A workaround is using an accumulator for both then number and the
factorial, assuming factorial is defined for numbers > 0:

factorial(0,1).
factorial(X, XFact) :- f(X, 1, 1, XFact).
f(N, N, F, F) :- !.
f(N, N0, F0, F) :- succ(N0, N1), F1 is F0 * N1, f(N, N1, F1, F).

But it seems pilog doesn't manage properly this either:

(be fa (0 1))
(be fa (@X @XF) (f @X 1 1 @XF))
(be f (@N @N @F @F) T)
(be f (@N @N0 @F0 @F) (^ @N1 (inc (-> @N0))) (^ @F1 (* (-> @F0) (-> @N1)))
(f @N @N1 @F1 @F))

Now asking for factorial of 6 I get:

: (? (fa 6 @X))
@X=720
-> NIL

the other way works perfectly:

: (? (fa @X 6))
@X=3
-> NIL

: (? (fa @X 1))
@X=0
@X=1
-> NIL

but it haves problems when asking for factorial of 0:

: (? (fa 0 @X))
@X=1


2454 No memory
$

Similar behaviour when asking for factorial of 1,  this time pilogs appears
to hang out without doing nothing but if you press ctrl-C you get a clue
about where it stopped:

: (? (fa 1 @X))
@X=1


(inc (-> @N0))
! (inc (-> @N0))
! (inc (-> @N0))
!  (-> @N1)
! (inc (-> @N0))
! (inc (-> @N0))
! (inc (-> @N0))
.. (several ctrl-C hits)
$

Maybe introducing a predicate asserting N should be greater than 0 but I
didn't find the way.

A similar problem appears when defining list_length predicate, in prolog
you get:

ll([],0).
ll([H|T],N) :- ll(T,N1), N is N1 + 1.

?- ll(X,5).
X = [_606, _612, _618, _624, _630] .

?- ll(X,Y).
X = [],
Y = 0 ;
X = [_860],
Y = 1 ;
X = [_860, _866],
Y = 2 ;
X = [_860, _866, _872],
Y = 3 ;
X = [_860, _866, _872, _878],
Y = 4 ;
X = [_860, _866, _872, _878, _884],
Y = 5 ;
X = [_860, _866, _872, _878, _884, _890],
Y = 6 .

when trying to translate it to pilog I get:

(be ll (NIL 0))
(be ll ((@ . @T) @N) (ll @T @N0) (^ @N (inc (-> @N0

(? (ll NIL @X))
@X=0
-> NIL

(? (ll (1) @X))
@X=1
-> NIL

(? (ll (b a) @X))  #->  this is b(a) ? this is the syntax used
in "be" then it should be X=1
@X=2
-> NIL

(? (ll (b (a)) @X))#->  same here, semantics is not clear for me
@X=2
-> NIL

(? (ll @L 2))  # this apparently hangs
@L=(@ @)


(? (ll @L @M))
@L=NIL @M=0
@L=(@) @M=1
@L=(@ @) @M=2
@L=(@ @ @) @M=3
@L=(@ @ @ @) @M=4
..

which is ok


> To take an example a bit simpler than the factorial function, you could
> start
> with addition as:
>
>
That's a nice implementation of logic + specially your next post which
solves +(X,Y,4) for example. Still there's something I don't fully
understand, I will comment it in your next post.

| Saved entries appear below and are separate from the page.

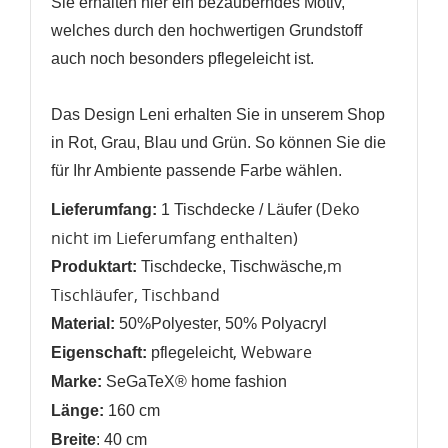
ANMELDEN
Sie erhalten hier ein bezauberndes Motiv,
welches durch den hochwertigen Grundstoff
Name der Wunschliste
AUF MEINE WUNSCHLISTE
Sie müssen angemeldet sein, um Artikel Ihrer
auch noch besonders pflegeleicht ist.
Wunschliste hinzufügen zu können.
Neue Liste anlegen
add_circle_outline
Das Design Leni erhalten Sie in unserem Shop
in Rot, Grau, Blau und Grün. So können Sie die
Anmelden
Wunschliste
erstellen
für Ihr Ambiente passende Farbe wählen.
(Deko
Lieferumfang:
1 Tischdecke / Läufer
nicht im Lieferumfang enthalten)
,m
Produktart:
Tischdecke, Tischwäsche
Tischläufer, Tischband
Material:
50%Polyester, 50% Polyacryl
, Webware
Eigenschaft:
pflegeleicht
Marke:
SeGaTeX® home fashion
Länge:
160 cm
Breite
: 40 cm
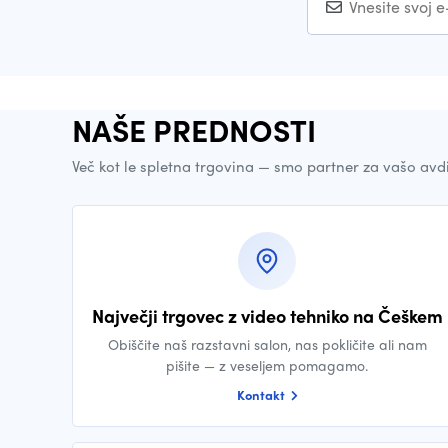
NAŠE PREDNOSTI
Več kot le spletna trgovina — smo partner za vašo avd
Največji trgovec z video tehniko na Češkem
Obiščite naš razstavni salon, nas pokličite ali nam
pišite — z veseljem pomagamo.
Kontakt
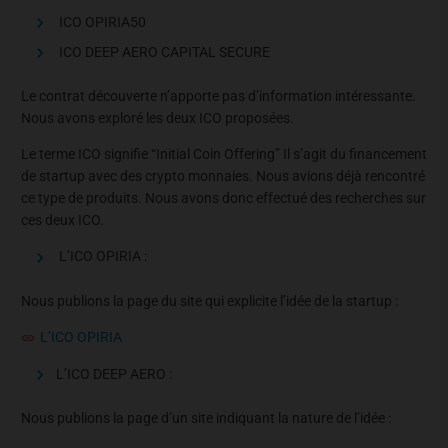
ICO OPIRIA50
ICO DEEP AERO CAPITAL SECURE
Le contrat découverte n’apporte pas d’information intéressante.
Nous avons exploré les deux ICO proposées.
Le terme ICO signifie “Initial Coin Offering” Il s’agit du financement
de startup avec des crypto monnaies. Nous avions déjà rencontré
ce type de produits. Nous avons donc effectué des recherches sur
ces deux ICO.
L’ICO OPIRIA :
Nous publions la page du site qui explicite l’idée de la startup :
L’ICO OPIRIA
L’ICO DEEP AERO :
Nous publions la page d’un site indiquant la nature de l’idée :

> But where will that end? Should we also handle two or three variables,
> generating all combinations of natural numbers? This could surely be done
> (similar to what 'append/3' does for lists), but I never saw a need for
> that.
>
> Not really a pragmatical use or need, but it could be useful in some
situations. I really was testing how similar is pilog to real prolog.


> The second one. But I think it does not matter, you can pass any pattern
> to a
> predicate, it is matched in any case.
>
> but the way it matches it's important because you have to match compound
terms not treating them as lists


> > what is supposed to mean (be p (r (b))) if anything?
>
> Yeah, there is no "meaning". It is just a pattern.
>
>: (? (p @A @B))
> @A=r @B=(b)
>
>
but that matching corresponds to a prolog list or a prolog term?  I mean,
that matches with prolog [r b] or with prolog r(b) ?


>
> > May you explain the estructure of a pilog environment (and the use of
> unify
> > function)
>
> The environments are nested association lists, with numbers for the levels
> and
> then the symbols for the values at these levels.
>
> and levels are related to backtracking somehow?


regards


Re: some questions relating pilog

2022-02-11 Thread pd
On Thu, Feb 10, 2022 at 6:27 PM Alexander Burger 
wrote:

>
> Could not resist. I elaborated a little :)
>
> If we define '+' as
>
>(be + (@A @B @C)
>   (^ @C (+ @A @B))  T )
>
>(be + (@A @B @C)
>   (^ @B (- @C @A))  T )
>
>(be + (@A @B @C)
>   (^ @A (- @C @B))  T )
>
>(be + (@A 0 @A))
>
>(be + (@A @B @C)
>   (^ @Z (dec @C))
>   (+ @A @Y @Z)
>   (^ @B (inc @Y)) )
>
> then we can use it as
>
>: (? (+ 3 4 @X))
> @X=7
>
>: (? (+ 3 @X 7))
> @X=4
>
>: (? (+ @X 4 7))
> @X=3
>
>: (? (+ @X @Y 7))
> @X=7 @Y=0
> @X=6 @Y=1
> ...
>
>
I suppose pilog search for rules in order, so the goal  (? (+ 3 @X 7))
always matches first three rules with the cut, but shouldn't the last goal
match also one of the first three line thus avoiding backtracking?   I
think I don't fully understand how it works.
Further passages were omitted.